7.5 C
New York
Friday, April 19, 2024

Tradisi Mandi Pangir Sambut Puasa Ramadhan, Apakah Haram?

Medan, MISTAR.ID

Mandi pangir merupakan tradisi bagi masyarakat Sumatera Utara dalam rangka menyambut datangnya bulan suci Ramadhan. Konon tradisi mandi pangir sudah ada sejak masyarakat belum mengenal agama. Hingga kini sebagian besar masyarakat masih mempraktekkan mandi tersebut dengan tujuan menyambut bulan Ramadhan. Adapun nilai nilai yang disampaikan untuk menyucikan diri menyambut hari Ramadhan.

Untuk di ketahui, Mandi pangir adalah mandi dengan rempah-rempah yang terdiri dari bunga pinang, daun pandan, sereh wangi, jeruk purut, daun jeruk.
Jenis rempah itu menghasilkan aroma wangi apalagi setelah dimasak.

Tradisi mandi pangir menyambur Ramadhan tak hanya di Sumatera Utara saja , di kalangan masyarakat Jawa Tengah dan Jawa Timur ada tradisi yang disebut “Padusan”. Biasanya 1-2 hari menjelang bulan puasa mereka mandi bersama di mata air, sungai, telaga, dan lokasi-lokasi lain. Sebagian ada yang menggunakan rempah-rempah alami atau herbal wewangian. Dimaksudkan untuk membersihkan diri secara jasmani maupun rohani. Sehingga saat memasuki Ramadhan dalam keadaan suci dan bersih.

Baca juga:Mengenal Tradisi Songgot-songgot Di Budaya Batak

Masyarakat Minang juga memiliki ritual “Balimau” yaitu tradisi mandi khusus sebelum bulan puasa. Menggunakan jeruk nipis atau limau untuk membersihkan diri.

Dikutip dari Republika, Wakil Sekretaris Lembaga Bahtsul Masail PBNU KH Mahbub Maafi mengatakan, ragam mandi yang terdapat di Indonesia guna menyambut Ramadhan adalah tradisi lokal yang baik. Sebab mandi sendiri dalam Islam merupakan sebuah kebaikan karena terdapat unsur kebersihan di dalamnya.

Namun demikian pihaknya menekankan, sejauh ini tidak ada dalil khusus yang menganjurkan umat Islam untuk melakukan tradisi lokal itu dalam syariat agama.

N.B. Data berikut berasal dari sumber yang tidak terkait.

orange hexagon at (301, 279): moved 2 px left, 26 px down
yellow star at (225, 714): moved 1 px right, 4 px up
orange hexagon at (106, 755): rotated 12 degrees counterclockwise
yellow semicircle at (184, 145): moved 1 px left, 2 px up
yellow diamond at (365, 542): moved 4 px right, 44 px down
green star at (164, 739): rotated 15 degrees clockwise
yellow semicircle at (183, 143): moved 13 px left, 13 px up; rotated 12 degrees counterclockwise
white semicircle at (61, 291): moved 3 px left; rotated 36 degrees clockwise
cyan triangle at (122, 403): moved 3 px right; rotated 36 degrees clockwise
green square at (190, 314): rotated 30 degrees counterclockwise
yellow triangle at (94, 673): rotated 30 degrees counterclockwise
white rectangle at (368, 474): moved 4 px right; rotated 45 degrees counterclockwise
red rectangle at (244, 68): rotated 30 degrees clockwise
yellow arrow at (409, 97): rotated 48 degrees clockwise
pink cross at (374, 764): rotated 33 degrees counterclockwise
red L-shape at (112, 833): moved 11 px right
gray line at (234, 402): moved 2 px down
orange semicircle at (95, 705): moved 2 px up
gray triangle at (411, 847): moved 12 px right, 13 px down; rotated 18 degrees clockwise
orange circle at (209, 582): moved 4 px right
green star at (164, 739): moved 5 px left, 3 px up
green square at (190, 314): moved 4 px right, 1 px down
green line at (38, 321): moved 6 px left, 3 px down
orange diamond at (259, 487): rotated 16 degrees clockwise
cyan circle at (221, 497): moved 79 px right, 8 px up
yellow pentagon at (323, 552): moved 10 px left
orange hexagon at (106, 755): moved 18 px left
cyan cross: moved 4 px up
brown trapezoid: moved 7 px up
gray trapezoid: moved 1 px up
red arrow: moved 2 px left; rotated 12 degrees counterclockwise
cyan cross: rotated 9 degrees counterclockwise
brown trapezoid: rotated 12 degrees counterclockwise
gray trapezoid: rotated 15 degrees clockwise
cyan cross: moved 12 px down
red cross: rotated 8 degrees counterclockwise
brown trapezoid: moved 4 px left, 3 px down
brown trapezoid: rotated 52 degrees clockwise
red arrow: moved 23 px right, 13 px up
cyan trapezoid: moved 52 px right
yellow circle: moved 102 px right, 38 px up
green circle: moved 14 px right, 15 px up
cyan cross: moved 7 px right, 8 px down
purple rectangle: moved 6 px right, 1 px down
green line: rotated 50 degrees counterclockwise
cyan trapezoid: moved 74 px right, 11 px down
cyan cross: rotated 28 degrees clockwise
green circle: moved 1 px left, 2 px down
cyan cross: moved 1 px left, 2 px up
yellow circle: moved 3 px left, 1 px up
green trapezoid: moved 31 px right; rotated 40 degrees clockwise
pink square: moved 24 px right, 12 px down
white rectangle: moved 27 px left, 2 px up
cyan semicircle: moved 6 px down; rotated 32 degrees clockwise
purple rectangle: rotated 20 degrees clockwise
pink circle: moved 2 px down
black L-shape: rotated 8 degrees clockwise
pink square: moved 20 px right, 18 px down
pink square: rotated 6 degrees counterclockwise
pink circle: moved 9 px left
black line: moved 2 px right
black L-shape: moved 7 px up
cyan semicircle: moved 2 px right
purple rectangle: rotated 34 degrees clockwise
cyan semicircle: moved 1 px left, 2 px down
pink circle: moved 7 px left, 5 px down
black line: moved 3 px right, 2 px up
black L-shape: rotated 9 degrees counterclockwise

“Secara pribadi saya belum menemukan dalil anjuran tentang itu, menyambut Ramadhan (dengan) mandi, enggak ada. Kalau sunah setiap malam sepanjang Ramadhan itu mandi, itu benar. Mulai Maghrib sampai Fajar dianjurkan,” kata KH Mahbub, Kamis (8/4/23).

Namun demikian ia mengingatkan agar tradisi tersebut jangan sampai keluar dari kebiasaan kecuali yang diharamkan. tradisi yang baik tersebut bisa saja tidak boleh dilakukan apabila di dalamnya mengandung kerusakan. Atau beresiko merusak ibadah lainnya. Misalnya, apabila mensakralkan suatu tempat mandi tertentu yang beresiko syirik, atau mandi bersama antara laki-laki dengan perempuan dalam satu tempat.

“Ikhtilatnya yang tidak boleh,” kata dia.

Di lain pihak, Ustaz Abdul Somad pun mengutarakan pendapatnya mengenai mandi yang berciri khas tradisi lokal. Ia mengimbau kepada masyarakat di negeri Swarnadwipa (Sumatera Barat) untuk tidak melakukan tradisi mandi balimau.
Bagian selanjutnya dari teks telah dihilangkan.